Salesforce is an important CRM system and it acts as one of the basic source systems to integrate while building a data warehouse or a system for analytics. Snowflake is a Software as a Service (SaaS) which provides data warehouse on cloud ready to use and has enough connectivity options to connect any reporting suite using JDBC or provided libraries.

This article uses APIs, UNIX commands or tools and Snowflake’s web client that will be used to set-up this data ingestion from Salesforce to Snowflake. It also focuses on high volume data and performance and these steps can be used to load millions of records from Salesforce to Snowflake.

Salesforce and Snowflake – Overview

Salesforce is a leading cloud-based CRM platform. As a Platform as a Service (Paas), Salesforce is known for their CRM applications for sales, marketing, service, community, analytics etc. It also is highly scalable and flexible. As Salesforce contains CRM data including sales, it is one of the important sources for data ingestion into analytical tools or databases like Snowflake.

Snowflake is a fully relational ANSI SQL data warehouse provided as a Software-as-a-Service (SaaS). It provides data warehouse on cloud ready to use, with zero management or administration. It uses cloud-based persistent storage and virtual compute instances for computation purposes.

Key features of Snowflake include Time Travel, Fail-Safe, Web-based GUI client for administration and querying, SnowSQL and extensive set of connectors or drivers for major programming languages.

How to move data from Salesforce to Snowflake?

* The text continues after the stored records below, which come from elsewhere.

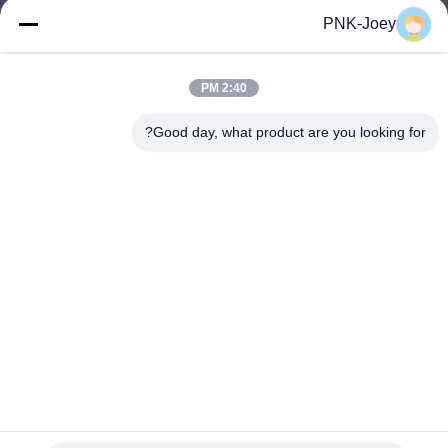
xianzhihao@gzxingchao.info
PNK-Joey
البريد
الإلكتروني
2:40 PM
Good day, what product are you looking for?
008613580404923
هاتف
Guangzhou Xingchao Agriculture Machinery
Co., Ltd.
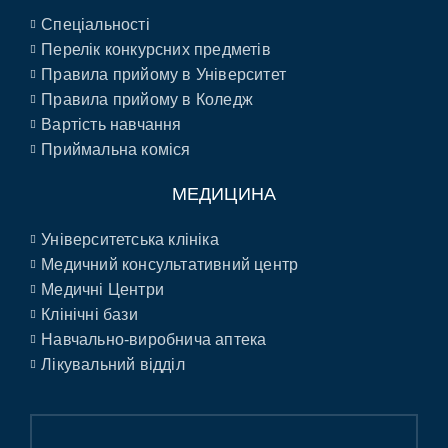
Спеціальності
Перелік конкурсних предметів
Правила прийому в Університет
Правила прийому в Коледж
Вартість навчання
Приймальна коміся
МЕДИЦИНА
Університетська клініка
Медичний консультативний центр
Медичні Центри
Клінічні бази
Навчально-виробнича аптека
Лікувальний відділ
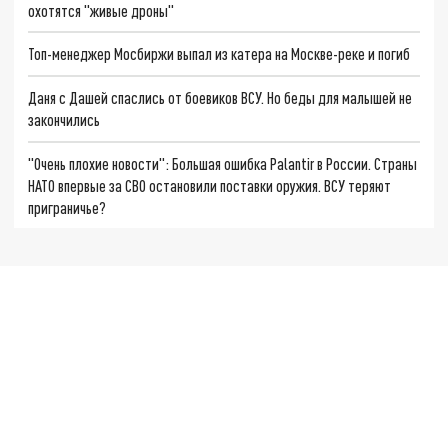
охотятся "живые дроны"
Топ-менеджер Мосбиржи выпал из катера на Москве-реке и погиб
Даня с Дашей спаслись от боевиков ВСУ. Но беды для малышей не
закончились
"Очень плохие новости": Большая ошибка Palantir в России. Страны
НАТО впервые за СВО остановили поставки оружия. ВСУ теряют
приграничье?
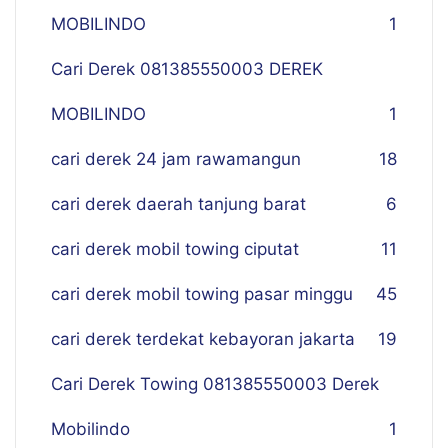
MOBILINDO
1
Cari Derek 081385550003 DEREK
MOBILINDO
1
cari derek 24 jam rawamangun
18
cari derek daerah tanjung barat
6
cari derek mobil towing ciputat
11
cari derek mobil towing pasar minggu
45
cari derek terdekat kebayoran jakarta
19
Cari Derek Towing 081385550003 Derek
Mobilindo
1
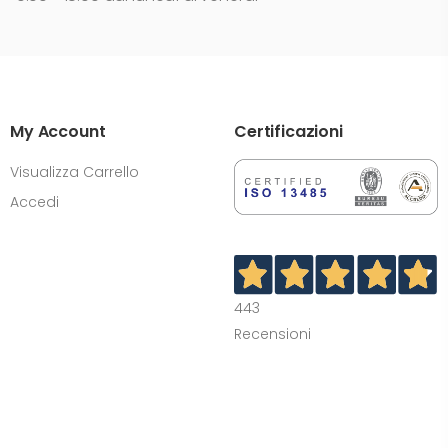
My Account
Certificazioni
Visualizza Carrello
Accedi
443
Recensioni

There are two methods that can help you migrate data:

Method 1: A ready to use Official Snowflake ETL Partner like Hevo (7 Days Free Trial).

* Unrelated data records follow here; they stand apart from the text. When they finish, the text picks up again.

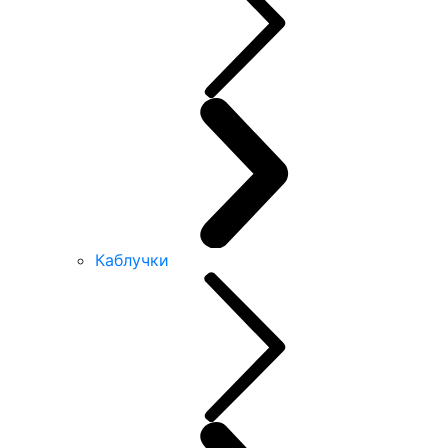
Каблучки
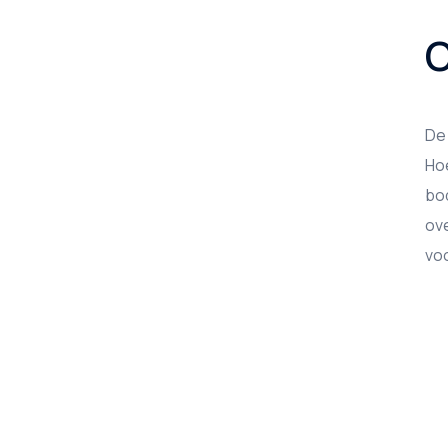
C
De 
Hoe
bod
ove
voo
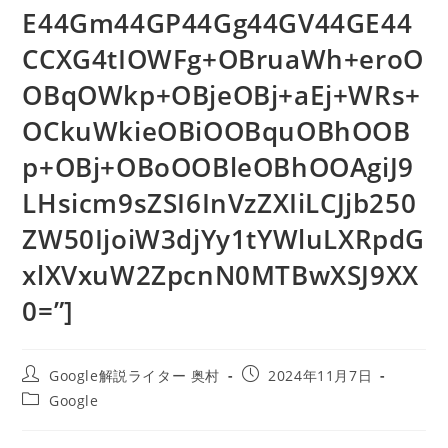
E44Gm44GP44Gg44GV44GE44
CCXG4tIOWFg+OBruaWh+eroO
OBqOWkp+OBjeOBj+aEj+WRs+
OCkuWkieOBiOOBquOBhOOB
p+OBj+OBoOOBleOBhOOAgiJ9
LHsicm9sZSI6InVzZXIiLCJjb250
ZW50IjoiW3djYy1tYWluLXRpdG
xlXVxuW2ZpcnN0MTBwXSJ9XX
0=”]
投
投
Google解説ライター 奥村
2024年11月7日
稿
稿
投
Google
者:
公
稿
開
カ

Method 2: Build Custom ETL Scripts to move data from Salesforce to Snowflake.

For the scope of this article, let us see how to replicate data from Salesforce to Snowflake through custom code.

Towards the end of the article, you can also avail a brief on the easier alternatives to this approach.

Salesforce DATA API’s

As, we will be loading data from Salesforce to Snowflake, extracting data out from Salesforce is the initial step. Salesforce provides various general purpose APIs that can be used to access Salesforce data, general-purpose APIs provided by Salesforce:

  1. REST API
  2. SOAP API
  3. Bulk API
  4. Streaming API

Along with these Salesforce provides various other specific purpose APIs such as Apex API, Chatter API, Metadata API etc. which are beyond the scope of this post.

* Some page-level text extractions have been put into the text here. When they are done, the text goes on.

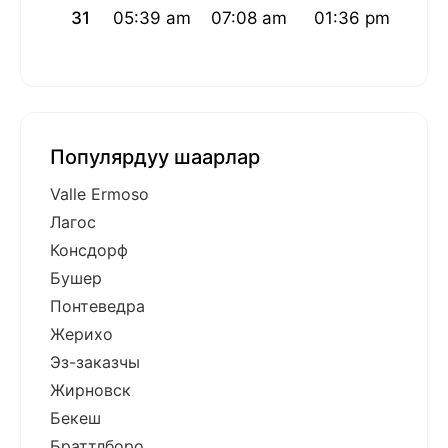
31
05:39 am
07:08 am
01:36 pm
05:1
Популярдуу шаарлар
Valle Ermoso
Лагос
Консдорф
Бушер
Понтеведра
Жерихо
Эз-заказчы
Жирновск
Бекеш
Браттлборо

The following section gives a high-level overview of general purpose APIs:

API Protocol Formats Supported Request Type
REST API REST JSON, XML Synchronous
SOAP API SOAP XML Synchronous
Bulk API REST CSV, JSON, XML Asynchronous

Synchronous API: Synchronous request blocks the application/client until the operation is completed and a response is received.

Asynchronous API: An asynchronous API request doesn’t block the application/client making the request. In Salesforce this API type can be used to process/query a large amount of data, as Salesforce processes the batches/jobs at the background in asynchronous calls.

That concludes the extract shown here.